Yesterday was Mother's Day and on Saturday, my eldest son arrived home with a bunch of tulips to proudly present to me. I love tulips. Then Jim, Matt, and I went out to dinner at one of our favorite restaurants. My other two children both called.  I am so grateful for my family both near and far, for the town I live in, for the friends who gift my life, and the animals who live it side-by-side with us. I am grateful for my church and the daily grace of my God. I am grateful for the rain that nourishes the spring grounds, the beauty of the azalea and rhododendron blossoming, the birds at the feeder, and the woodpecker in our wood.  I am grateful for the easy abundance of good food and clean water that sustain us every day.  I am grateful for years of meaningful work to do and the gift of retirement to begin something new.  For all these things and so much more, I give thanks...

Sunday, May 6, 2012

Yard Sale



40 years of marriage, three children, two apartments and three houses, two dogs and six cats have multiplied into countless permutations of furniture, furnishings, appliances, books, dishes, paintings, and knick-knacks.  Lots and lots of stuff.

Preparing this past week for the “Spring Extravaganza,” a church-wide yard sale, I thought a lot about all the things we possess—so much to use, organize, manage, and store.  Eventually, we sort through it all, deciding what to keep, what to give away, and what to tote off to our local thrift stores.  We really don’t need this much, yet have it we do.  

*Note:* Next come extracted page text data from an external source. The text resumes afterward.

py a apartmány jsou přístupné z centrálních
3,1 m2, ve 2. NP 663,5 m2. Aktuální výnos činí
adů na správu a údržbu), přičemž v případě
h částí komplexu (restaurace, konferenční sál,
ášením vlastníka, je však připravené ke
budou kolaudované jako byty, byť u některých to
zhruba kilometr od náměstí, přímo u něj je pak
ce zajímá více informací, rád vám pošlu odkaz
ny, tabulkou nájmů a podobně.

Much of our married life was spent building our family and our home.  Now one family has become four, with our three children living lives independent from ours with partners, housemates, and children of their own.  We are back to where we started, the two of us (plus three fur people) in one place.  But where we are now is far different from the second-story Nittany Avenue apartment, simply furnished with wedding gifts and hand-me-down furniture.   Substantial mass accumulated along this 40-year journey.


 Assembling items to set out on a table for the yard sale is a retrospective.  I found a box of things that hung on the rough-hewn kitchen wall our our circa 1815 two-story in Northeastern Pennsylvania.  These items, beyond vintage in age, have sat in a box in our attic for almost twenty years.  These old cooking utensils, trivets, and cookie cutters held watch over our dinner table while our children grew up and our family formed.  What they represent is priceless; however, their real value lies not in their tangibility but rather in the significance all the times gathered in that kitchen, all those ordinary days and years flowing together to form a family.  I no longer need the stuff of that time to honor and preserve its memory.

Wednesday, May 2, 2012

Parallel Play


Last weekend, six of us went into the woods to quilt, all weekend, in a cabin, with no cell phone service.  It was intense sewing and intense fun.

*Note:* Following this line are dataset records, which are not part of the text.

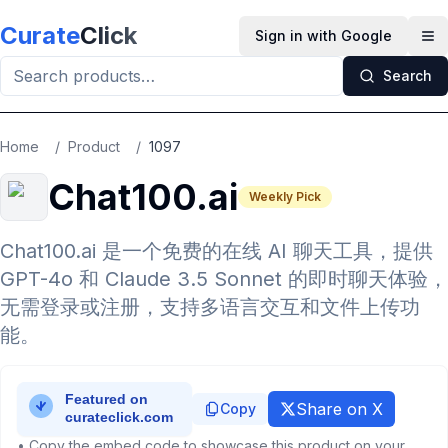
Skip to main content
Curate
Click
Sign in with Google
Op
Search
Home
/
Product
/
1097
Chat100.ai
Weekly Pick
Chat100.ai 是一个免费的在线 AI 聊天工具，提供
GPT-4o 和 Claude 3.5 Sonnet 的即时聊天体验，
无需登录或注册，支持多语言交互和文件上传功
能。
Share on X
Copy
• Copy the embed code to showcase this product on your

Using Civil War reproduction fabrics, we embarked upon the making of the first blocks from Eleanor Burns' Underground Railroad Sampler.  We pieced the Underground Railroad, Monkey Wrench, Wagon Wheel, and Carpenter's Wheel blocks (and some even pieced Bear Claw as well).  Our goal is to stitch our way through the entire book, replicating quilt blocks that were possibly used as code guiding runaway slaves to freedom.  Quilting lore suggests that these quilts hanging on a clothesline or "airing out" draped over a fence signaled specific directions or steps in the Underground Railroad journey.  It is a intriguing story of feminine ingenuity and compunction.

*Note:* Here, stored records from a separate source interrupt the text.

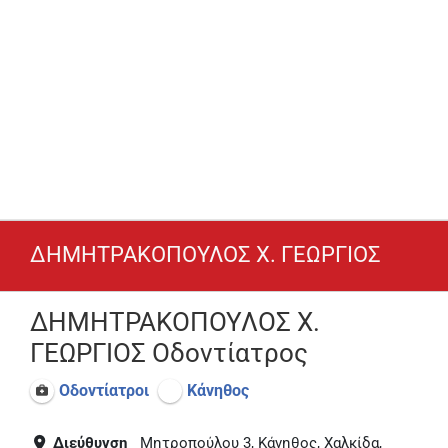
ΔΗΜΗΤΡΑΚΟΠΟΥΛΟΣ Χ. ΓΕΩΡΓΙΟΣ
ΔΗΜΗΤΡΑΚΟΠΟΥΛΟΣ Χ.
ΓΕΩΡΓΙΟΣ Οδοντίατρος
Οδοντίατροι
Κάνηθος
Διεύθυνση
Μητροπούλου 3, Κάνηθος, Χαλκίδα,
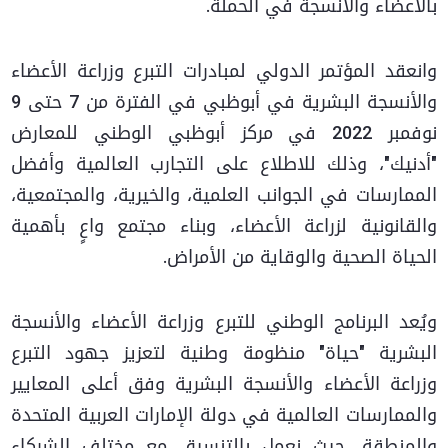
بالأعضاء والأنسجة في الحملة.
وانعقد المؤتمر الدولي لمبادرات التبرع وزراعة الأعضاء
والأنسجة البشرية في أبوظبي في الفترة من 7 حتى 9
نوفمبر 2022 في مركز أبوظبي الوطني للمعارض
"أدنيك"، وذلك للاطلاع على التجارب العالمية وأفضل
الممارسات في الجوانب العلمية، والخيرية، والمجتمعية،
والقانونية لزراعة الأعضاء، وبناء مجتمع واعٍ بأهمية
الحياة الصحية والوقاية من الأمراض.
ويُعد البرنامج الوطني للتبرع وزراعة الأعضاء والأنسجة
البشرية "حياة" منظومة وطنية لتعزيز جهود التبرع
وزراعة الأعضاء والأنسجة البشرية وفق أعلى المعايير
والممارسات العالمية في دولة الإمارات العربية المتحدة
والمنطقة، حيث نعمل بالتنسيق مع مختلف الشركاء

Sharing a common purpose and passion, we set up machines and stitched and cut...




and ate and laughed and sewed some more.  Several of us (not all of us) even left the cabin to wander the mountain roads and paths and visit another group of quilters retreating up the road at the same camp.  I have never been to hunting camp but I imagine the shared purpose, fellowship, and time to be away in the natural world is very similar to quilting camp.  Being away this way offers time and space to grow specific expertise while at the same time develop the friendship of women.  Coming home and returning to the routine of the week is refreshed, renewed through the lens of shared experience.